The pouch surgery itself can be the reason for some complications.[63]

Anastomotic leaks: Anastomotic leaks occur on the lines where the pouch was sutured or stapled. They usually occur close to the time of surgery but can appear months or years later. When an anastomotic leak occurs, it can form a fistula or tract of fluid.

Fistulas: Most fistulas will connect from an anastomotic leak to another area of the body such as a pouch-vagina fistula, perianal fistula, or presacral fistula with pelvic collection. In some circumstances fistulas develop years after pouch creation due to the development of Crohn's disease. Fistula's caused by Crohn's disease are often treated with biological therapy while a fistula from an anastomotic leak requires different therapies as biologics rarely help close a leak in a surgical suture or staple line of the pouch.
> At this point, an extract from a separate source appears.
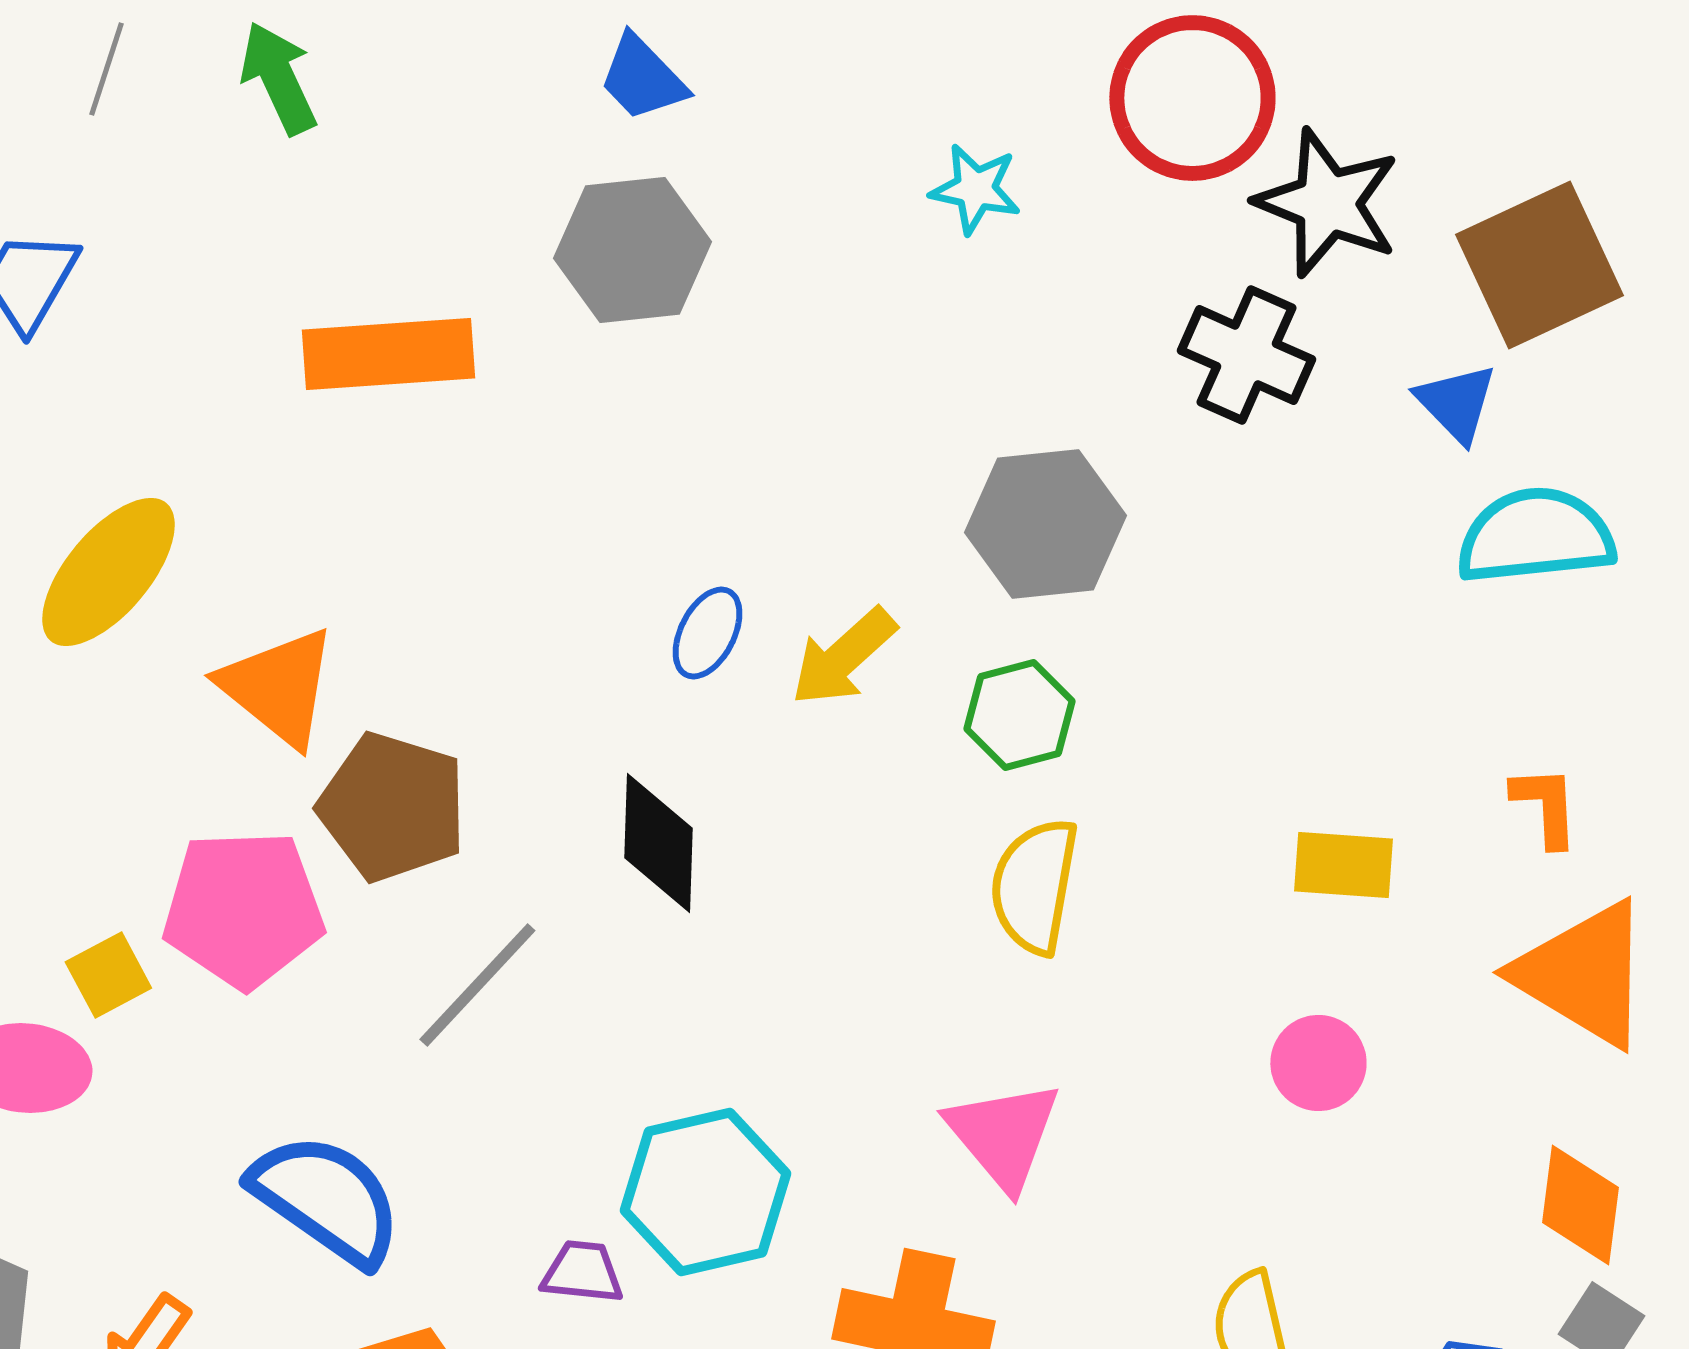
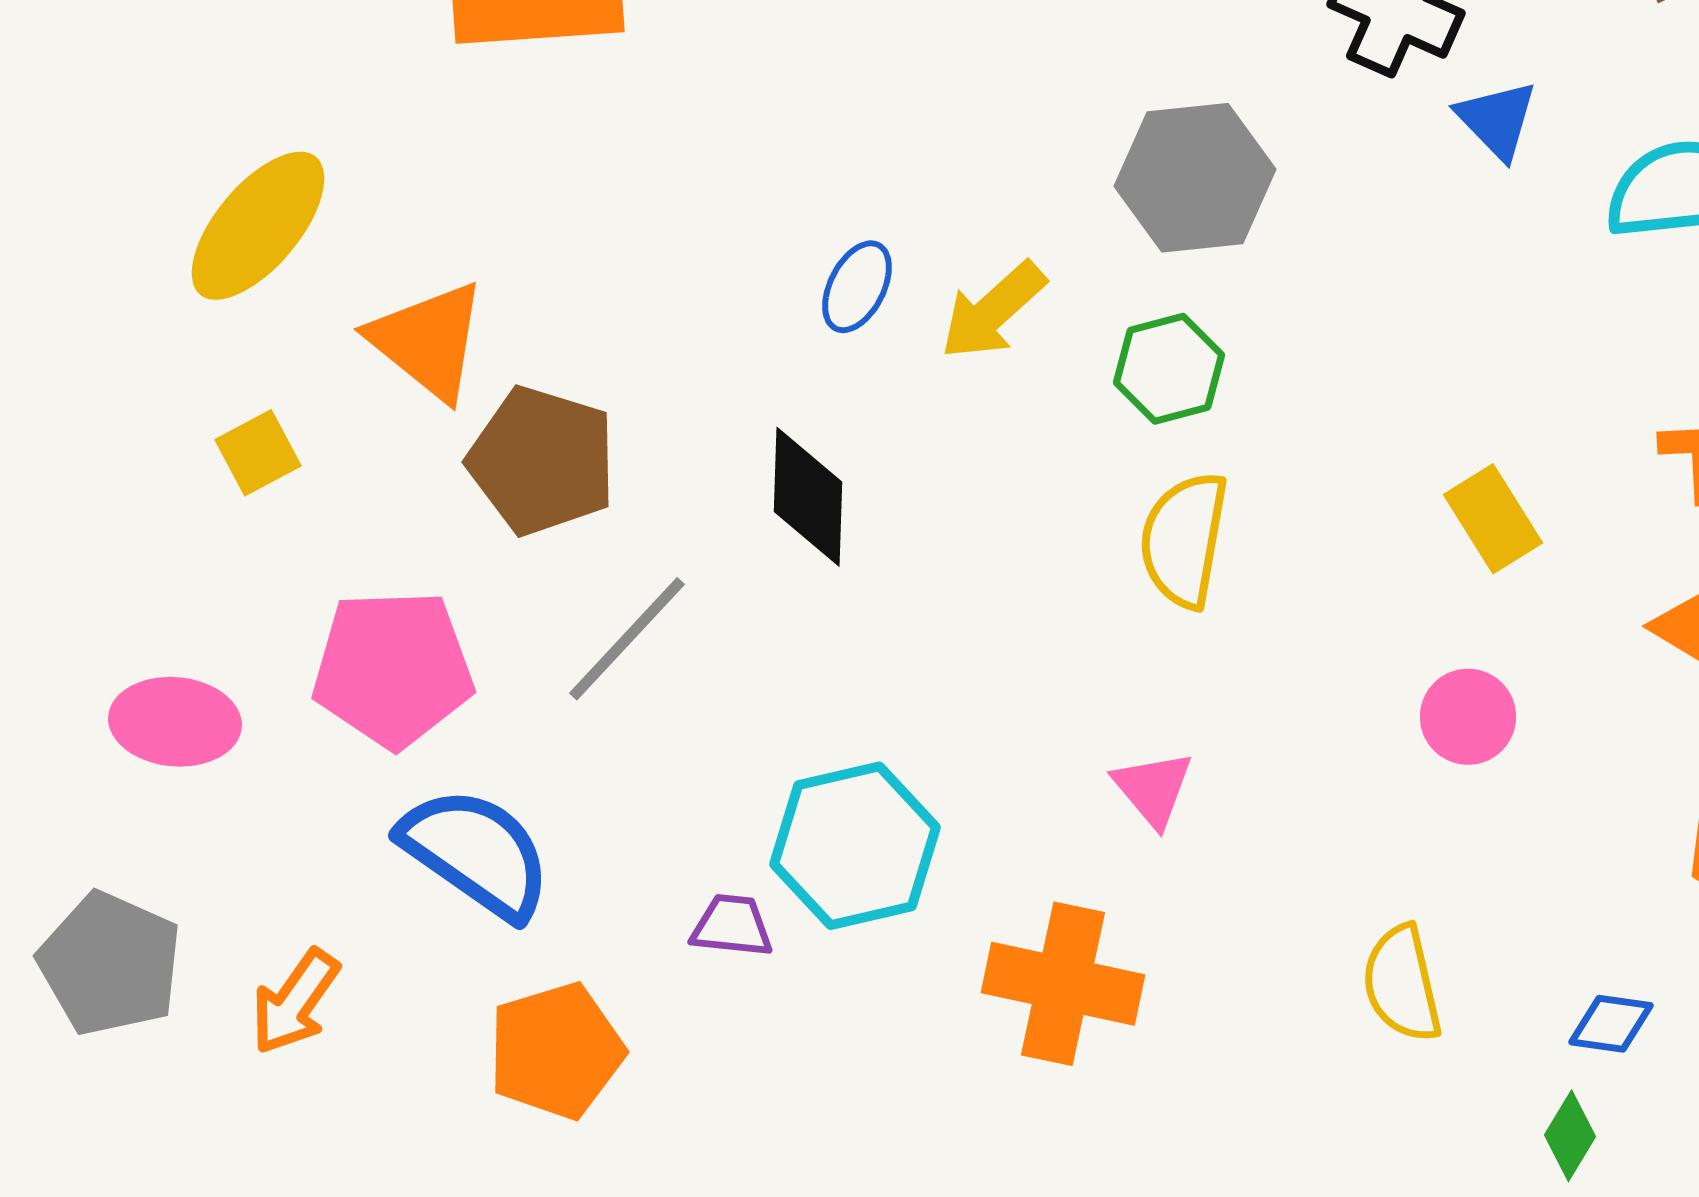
blue triangle: (1456, 403) -> (1497, 120), moved
yellow rectangle: (1343, 865) -> (1493, 519), turned 54
pink pentagon: (243, 909) -> (393, 669), moved
yellow square: (108, 975) -> (258, 453), moved
pink triangle: (1003, 1135) -> (1153, 789), size x0.7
Different potential treatment options for an anastomotic fistula depend on the leak's location and include but are not limited to ENDO-Vac sponge, needle-knife therapy, draining seton, or cutting seton.[84][85][86][87][88]

Pelvic collection/sinus: A pelvic collection or collection of fluid anywhere from a leak is called a sinus. When an anastomotic leak is not treated promptly or does not heal it can cause pelvic sepsis.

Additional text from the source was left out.